Strip the pictures, then copy the remaining data exactly as it stands.

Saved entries
━━━━━━━━

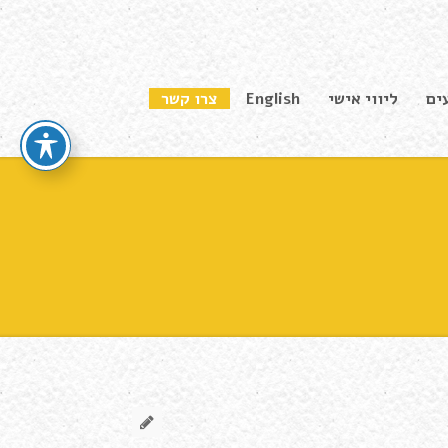
ים
ליווי אישי
English
צרו קשר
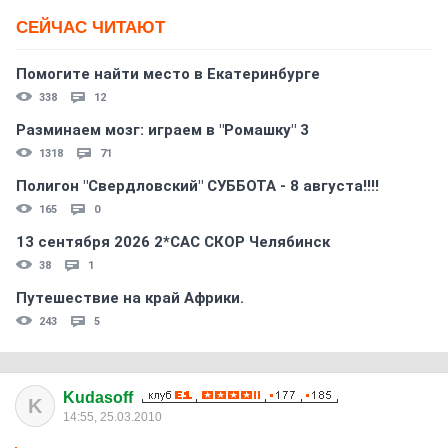
СЕЙЧАС ЧИТАЮТ
Помогите найти место в Екатеринбурге
338
12
Разминаем мозг: играем в "Ромашку" 3
1318
71
Полигон "Свердловский" СУББОТА - 8 августа!!!!
165
0
13 сентября 2026 2*CAC СКОР Челябинск
38
1
Путешествие на край Африки.
243
5
Kudasoff
K
14:55, 25.03.2010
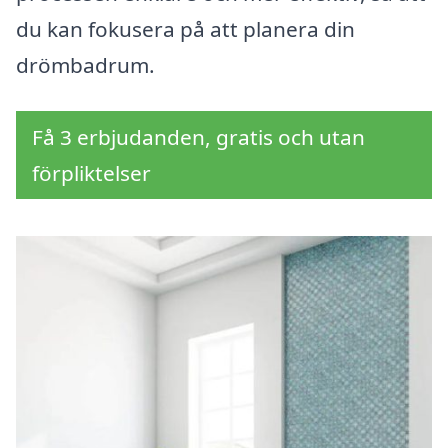
du kan fokusera på att planera din
drömbadrum.
Få 3 erbjudanden, gratis och utan
förpliktelser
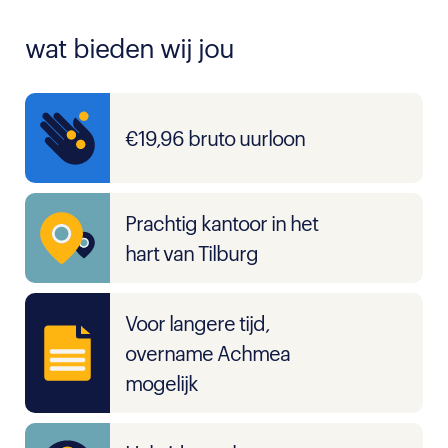
wat bieden wij jou
€19,96 bruto uurloon
Prachtig kantoor in het
hart van Tilburg
Voor langere tijd,
overname Achmea
mogelijk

━━━━━━━━

§ EXERCISE RESPONSE:
ים
ליווי אישי
English
צרו קשר
СЕЙЧАС ЧИТАЮТ
Помогите найти место в Екатеринбурге
338
12
Разминаем мозг: играем в "Ромашку" 3
1318
71
Полигон "Свердловский" СУББОТА - 8 августа!!!!
165
0
13 сентября 2026 2*CAC СКОР Челябинск
38
1
Путешествие на край Африки.
243
5
Kudasoff
K
14:55, 25.03.2010
du kan fokusera på att planera din
drömbadrum.
Få 3 erbjudanden, gratis och utan
förpliktelser
wat bieden wij jou
€19,96 bruto uurloon
Prachtig kantoor in het
hart van Tilburg
Voor langere tijd,
overname Achmea
mogelijk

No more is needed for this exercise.